Government stimulus spending ends up doing more harm than good, because it removes money from the private sector through taxation, and when government debt reaches dizzying Obama heights, it makes corporate management nervous about the future. They understand that deficit spending jeopardizes the value of money, and they see massive tax increases lurking in its shadow. Businessmen know they’re a year away from the Democrats losing power in Congress, and they’ve got to survive three more years of Barack Obama, whose tendencies toward populist business-bashing and socialist spending make him dangerously unpredictable.

Investment is a calculated risk, based on the investor’s confidence in his ability to predict and influence future trends. In a command economy, future developments are shaped by the personality quirks of political leaders, and the demands of powerful constituencies. Political influence becomes the most valuable resource a large business can purchase… while small businessmen can only hope they aren’t crushed by regulations, mandates, and policy earthquakes rippling out from Washington. No one grows into an uncertain future, especially when the ruling party makes it clear they will confiscate the “winnings” from exceptionally successful enterprises.
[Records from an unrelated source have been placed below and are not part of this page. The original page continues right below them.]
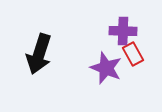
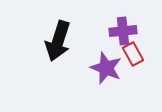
purple cross: rotated 8 degrees counterclockwise
black arrow: moved 19 px right, 13 px up
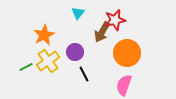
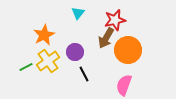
brown arrow: moved 4 px right, 6 px down
orange circle: moved 1 px right, 3 px up
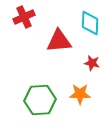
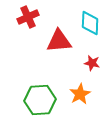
red cross: moved 4 px right
orange star: rotated 30 degrees counterclockwise
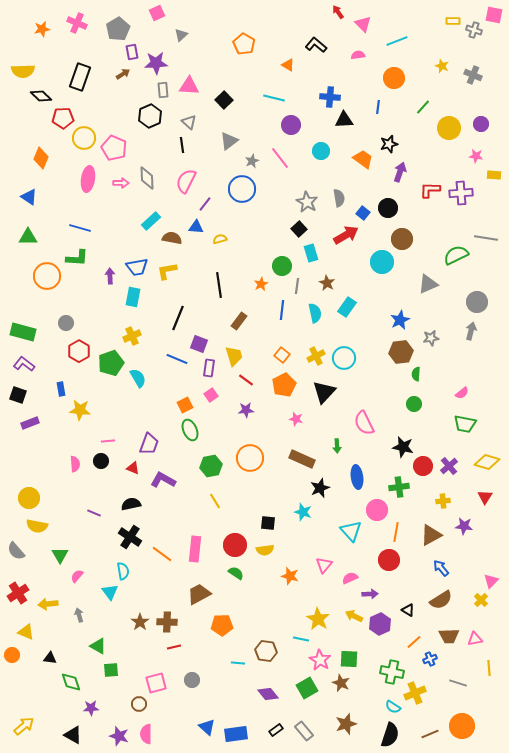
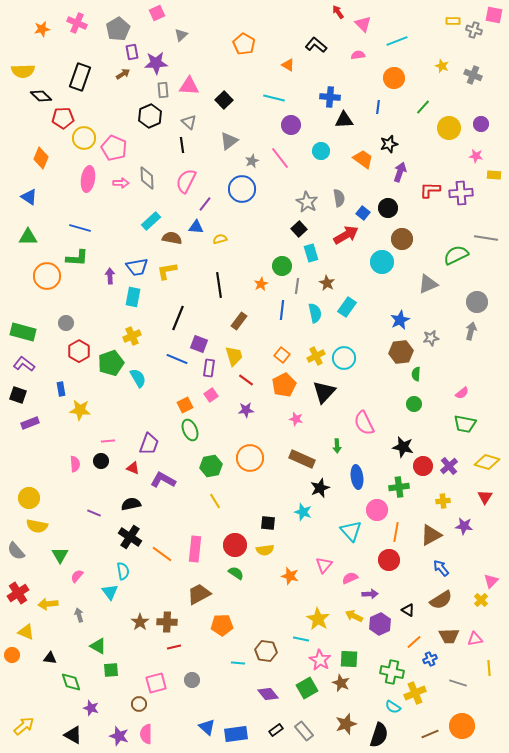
purple star at (91, 708): rotated 21 degrees clockwise
black semicircle at (390, 735): moved 11 px left
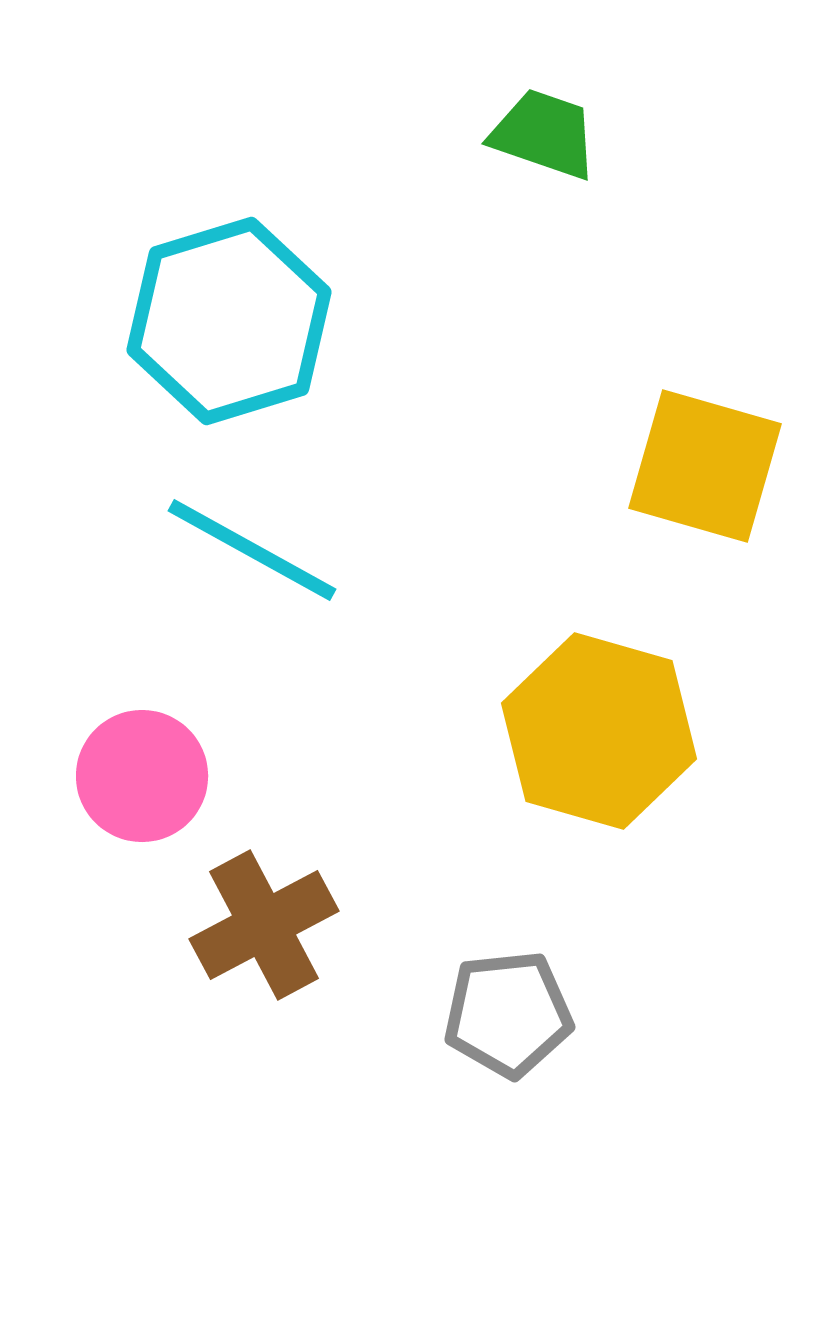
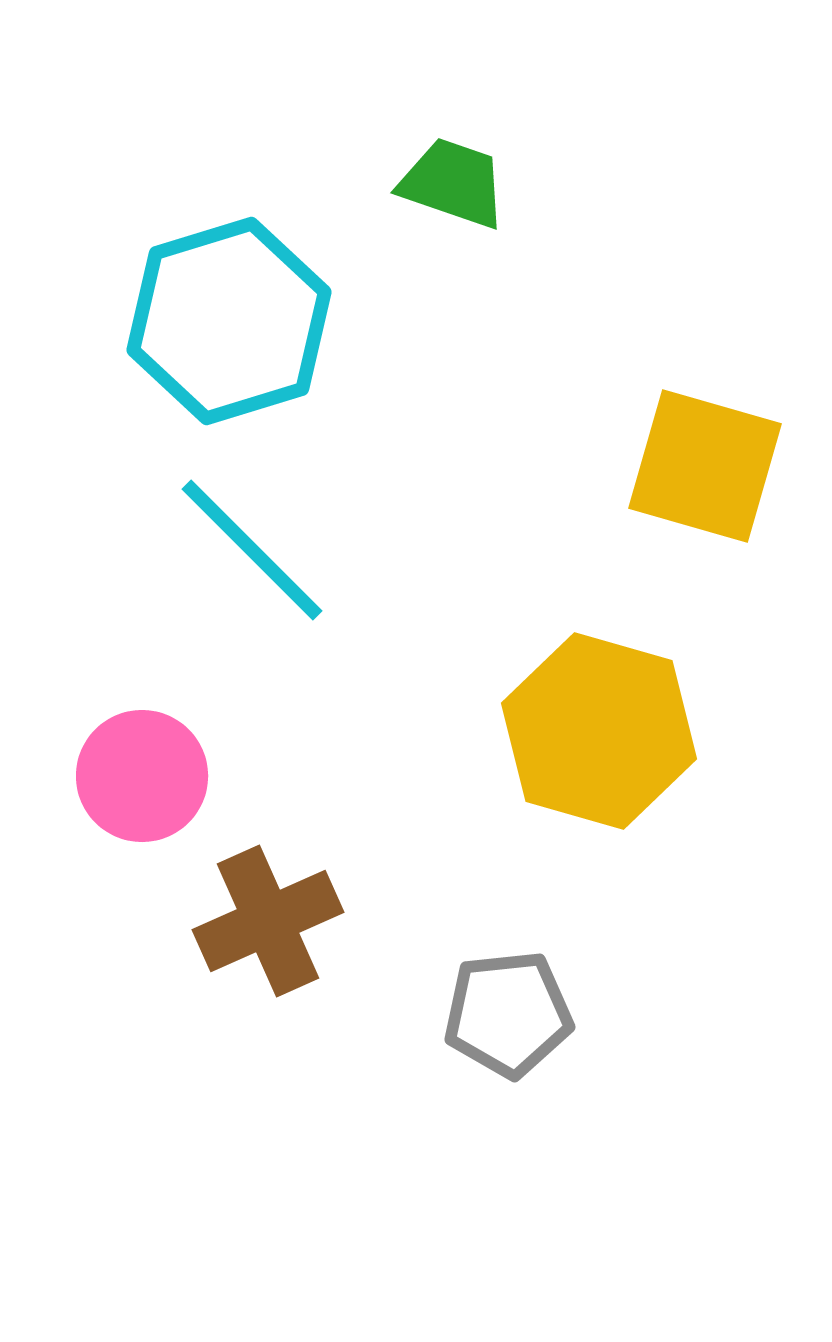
green trapezoid: moved 91 px left, 49 px down
cyan line: rotated 16 degrees clockwise
brown cross: moved 4 px right, 4 px up; rotated 4 degrees clockwise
The Wall Street interests that supported Obama’s candidacy were badly rattled when he turned on them. Obviously, they feel less confident in their ability to predict his actions, and their investment portfolios are likely to reflect this anxiety. Watching him perform an about-face under the pressure of crashing poll numbers, and begin courting them like Valentine’s Day sweethearts, will not calm their nerves.
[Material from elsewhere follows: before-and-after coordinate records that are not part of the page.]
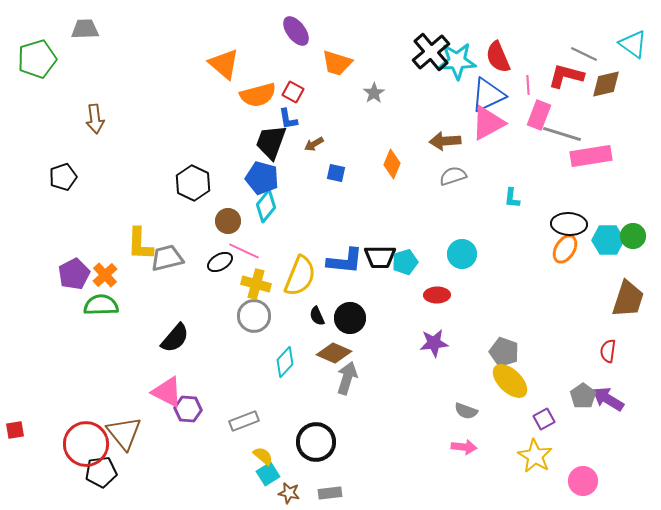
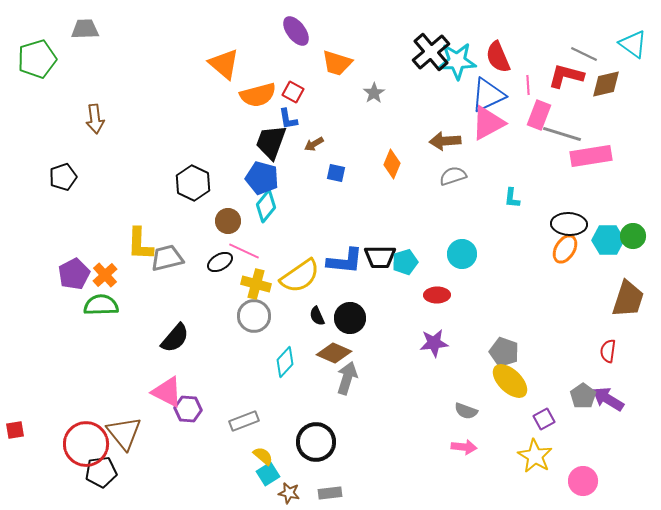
yellow semicircle at (300, 276): rotated 33 degrees clockwise
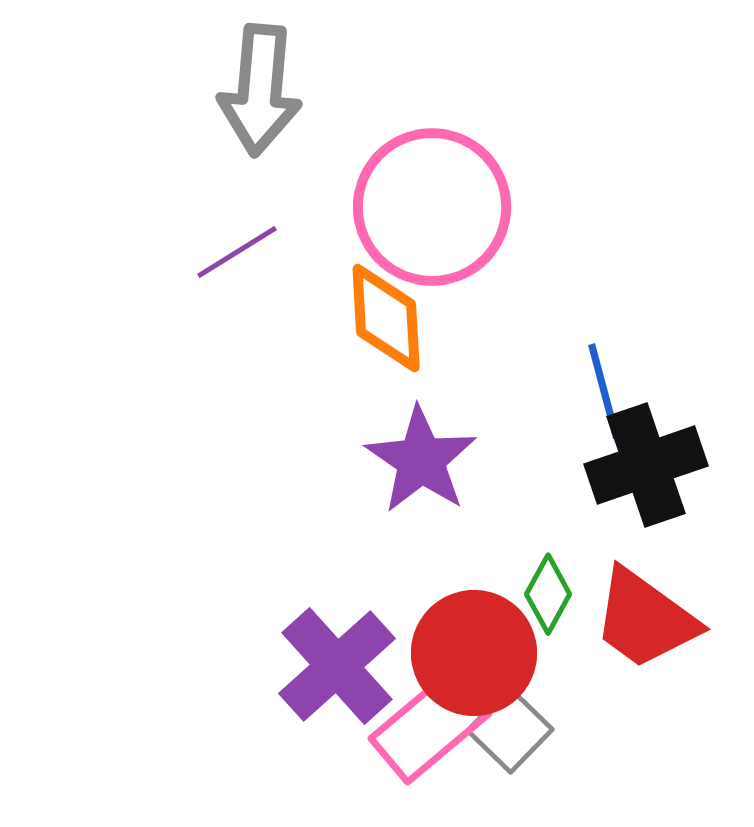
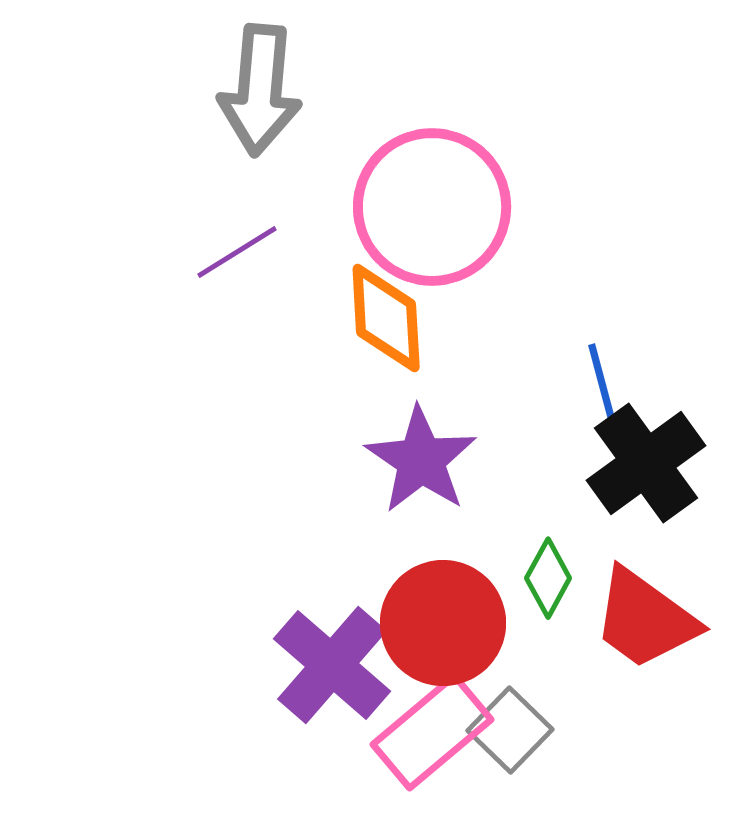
black cross: moved 2 px up; rotated 17 degrees counterclockwise
green diamond: moved 16 px up
red circle: moved 31 px left, 30 px up
purple cross: moved 5 px left, 1 px up; rotated 7 degrees counterclockwise
pink rectangle: moved 2 px right, 6 px down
In a socialist economy, their best-case scenario is modest growth and profits, since windfall success will turn them into political targets. The worst-case scenario is economic collapse brought about by Obama’s manifestly incompetent team, and his primitive wealth-destroying ideology. This vision of the future will continue to depress corporate growth, and resulting job growth, no matter what Obama says he will do today.

Political assaults on the banking and credit industries also do great harm to the economy, because they are the source of investment capital and consumer loans. Criticizing the profits of a bank is easy if you ignore the time factor – the previous risks and losses the bank had to endure. Banks and credit-card companies invest hard capital at a substantial risk of default, to earn money in the future through interest and fees. If they believe their ability to profit from this risk and expense is threatened, and they’ve been demonized to the point where they have no effective means to influence politics to their advantage, the only logical move is to reduce risk, and increase the price of the loans they feel confident in making. This hurts new businesses and low-income consumers the most, because they have the least impressive credit ratings.
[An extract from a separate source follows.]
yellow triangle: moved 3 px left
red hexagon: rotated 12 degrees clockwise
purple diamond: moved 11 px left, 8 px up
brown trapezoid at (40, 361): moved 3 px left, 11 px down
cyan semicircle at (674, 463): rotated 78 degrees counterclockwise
Static theories of redistribution and “social justice” never account for the changes in behavior they produce. Money given or taken today produces a response tomorrow, which can be very different from the desired goal of social engineers. This is why higher tax rates never bring in anywhere near the revenue projected by greedy politicians. Redistribution schemes destroy future opportunity, for both providers and recipients.

It’s significant that socialists always talk about the catastrophes that will ensue if government takes no action, but they never want to discuss the possibilities denied to private industry when the government passes regulations or seizes wealth. No one mourns the investments that weren’t made, technologies that weren’t developed, or new markets that weren’t opened. The Left not only ignores the future, it proceeds as if we don’t have one… or as though it’s so inescapably awful that the only moral course of action is spreading the misery, so it will be easier to endure. That’s why we should never stop asking who will pay off those deficits someday, or what will happen when the government can’t borrow any more money from foreign interests, or the dwindling Social Security fund, to service its debt. The Left will never have an answer for those questions, because their economic theories are like a school of physics that assumes nothing in the universe will ever move.